# petites histoires autocollant pomme



## pil38 (16 Mai 2004)

avez vous une pomme sur la lunette arriere de votre voiture ? si oui a-t-elle deja servi a vous reconnaitre avec des macusers ...??? avez vous des petites anecdotes a ce sujet ???


----------



## macinside (16 Mai 2004)

mais si on a pas de voiture ?


----------



## TibomonG4 (16 Mai 2004)

Tu te balades avec une pomme croquée à la main comme Chagregel et ça devrait marcher aussi bien. C'est même mieux pour draguer les filles. Tu devrais essayer sur le stand du Pommier lors de l'Apple Expo


----------



## Anonyme (16 Mai 2004)

Non. Par contre j'ai un champignon à l'avant et un légume sur le siège passager.


----------



## iMax (16 Mai 2004)

J'ai pas de voiture, je peux pas voter


----------



## nato kino (16 Mai 2004)

Je les colle sur les voitures de sociétés qui vendent du PC !!


----------



## pil38 (16 Mai 2004)

moi je dis ca car un jour ca m'a servi lors d'un controle gendarmerie, j'avais papiers de la voiture mais pas de permis, le gendarme a regardé mon assurance ... en regle, le tour de la voiture ... tout allait, il a du voir la pomme car il m'a dit texto : "je vous met rein ... car il faut bien s'entraider ! d'autres corporations le font bien !".


----------



## Finn_Atlas (16 Mai 2004)

Lait ré tour !


----------



## TibomonG4 (16 Mai 2004)

nato kino a dit:
			
		

> Je les colle sur les voitures de sociétés qui vendent du PC !!

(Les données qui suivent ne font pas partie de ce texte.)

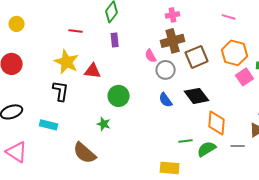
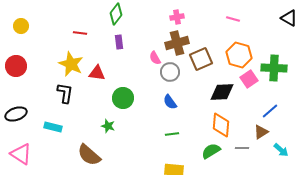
black diamond: (197, 96) -> (222, 92), moved, turned -55
green line: (186, 141) -> (172, 134), moved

Nato tu es un grand pervers


----------



## Anonyme (16 Mai 2004)

Moi j'ai un autocollant Microsoft sur ma poubelle et intel inside sur mon micro-ondes...


----------



## woulf (16 Mai 2004)

La seule fois ou j'ai collé un autocollant à la pomme sur ma bagnole, je me suis fait emboutir le coffre dans la semaine qui a suivi par un jeune con en audi tt en train de téléphoner et qui n'a pas vu qu'on était arrêté sur la voie d'accélération de l'autoroute pour cause de 38 tonnes arrivant à fond... 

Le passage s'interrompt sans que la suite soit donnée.